=== Section Start ===
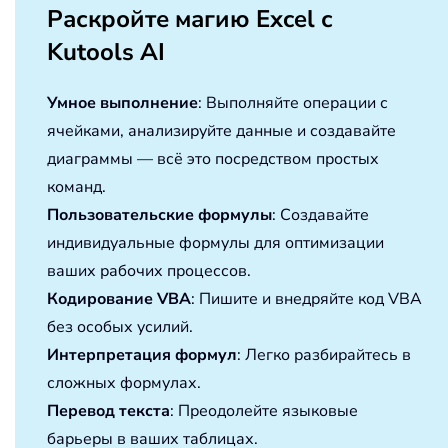
Раскройте магию Excel с
Kutools AI
Умное выполнение
: Выполняйте операции с
ячейками, анализируйте данные и создавайте
диаграммы — всё это посредством простых
команд.
Пользовательские формулы
: Создавайте
индивидуальные формулы для оптимизации
ваших рабочих процессов.
Кодирование VBA
: Пишите и внедряйте код VBA
без особых усилий.
Интерпретация формул
: Легко разбирайтесь в
сложных формулах.
Перевод текста
: Преодолейте языковые
барьеры в ваших таблицах.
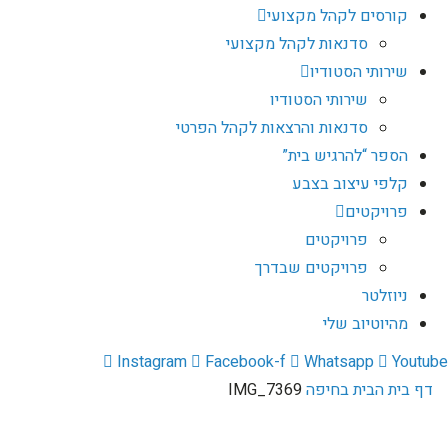
קורסים לקהל מקצועי
סדנאות לקהל מקצועי
שירותי הסטודיו
שירותי הסטודיו
סדנאות והרצאות לקהל הפרטי
הספר “להרגיש בית”
קלפי עיצוב בצבע
פרויקטים
פרויקטים
פרויקטים שבדרך
ניוזלטר
מהיוטיוב שלי
Instagram
Facebook-f
Whatsapp
Youtube
דף בית
הבית בחיפה
IMG_7369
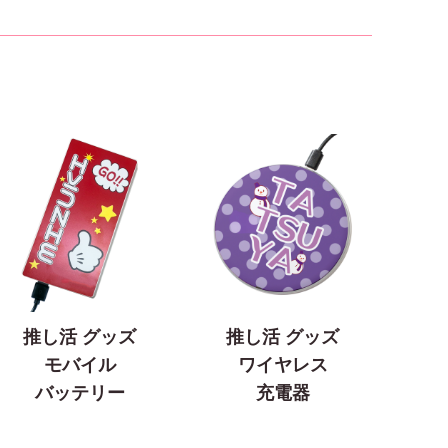
推し活 グッズ
推し活 グッズ
モバイル
ワイヤレス
バッテリー
充電器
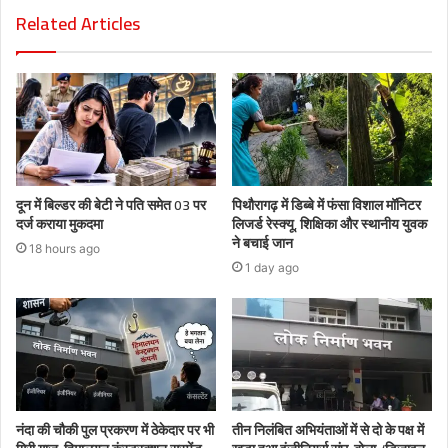
Related Articles
दून में बिल्डर की बेटी ने पति समेत 03 पर
पिथौरागढ़ में डिब्बे में फंसा विशाल मॉनिटर
दर्ज कराया मुकदमा
लिजर्ड रेस्क्यू, शिक्षिका और स्थानीय युवक
ने बचाई जान
18 hours ago
1 day ago
नंदा की चौकी पुल प्रकरण में ठेकेदार पर भी
तीन निलंबित अभियंताओं में से दो के पक्ष में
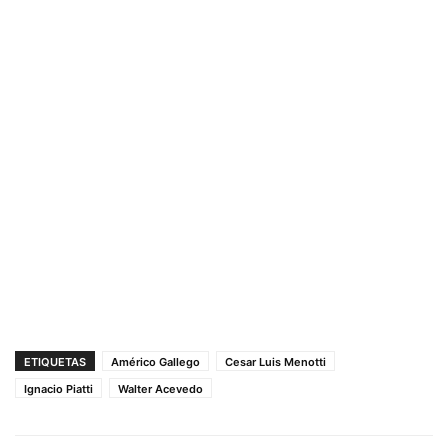
ETIQUETAS
Américo Gallego
Cesar Luis Menotti
Ignacio Piatti
Walter Acevedo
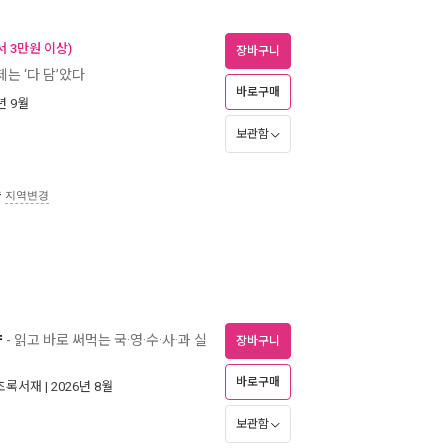
 3만원 이상)
장바구니
제는 ‘다 담’았다
바로구매
5년 9월
보관함
송
지역변경
략
- 읽고 바로 써먹는 국·영·수·사·과 실
장바구니
바로구매
초록서재
| 2026년 8월
보관함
=== Section End ===
Task description: Print each entry shown above with exact wording and no pictures.

Worked solution:
Раскройте магию Excel с
Kutools AI
Умное выполнение
: Выполняйте операции с
ячейками, анализируйте данные и создавайте
диаграммы — всё это посредством простых
команд.
Пользовательские формулы
: Создавайте
индивидуальные формулы для оптимизации
ваших рабочих процессов.
Кодирование VBA
: Пишите и внедряйте код VBA
без особых усилий.
Интерпретация формул
: Легко разбирайтесь в
сложных формулах.
Перевод текста
: Преодолейте языковые
барьеры в ваших таблицах.
קורסים לקהל מקצועי
סדנאות לקהל מקצועי
שירותי הסטודיו
שירותי הסטודיו
סדנאות והרצאות לקהל הפרטי
הספר “להרגיש בית”
קלפי עיצוב בצבע
פרויקטים
פרויקטים
פרויקטים שבדרך
ניוזלטר
מהיוטיוב שלי
Instagram
Facebook-f
Whatsapp
Youtube
דף בית
הבית בחיפה
IMG_7369
推し活 グッズ
推し活 グッズ
モバイル
ワイヤレス
バッテリー
充電器
Related Articles
दून में बिल्डर की बेटी ने पति समेत 03 पर
पिथौरागढ़ में डिब्बे में फंसा विशाल मॉनिटर
दर्ज कराया मुकदमा
लिजर्ड रेस्क्यू, शिक्षिका और स्थानीय युवक
ने बचाई जान
18 hours ago
1 day ago
नंदा की चौकी पुल प्रकरण में ठेकेदार पर भी
तीन निलंबित अभियंताओं में से दो के पक्ष में
ETIQUETAS
Américo Gallego
Cesar Luis Menotti
Ignacio Piatti
Walter Acevedo
 3만원 이상)
장바구니
제는 ‘다 담’았다
바로구매
5년 9월
보관함
송
지역변경
략
- 읽고 바로 써먹는 국·영·수·사·과 실
장바구니
바로구매
초록서재
| 2026년 8월
보관함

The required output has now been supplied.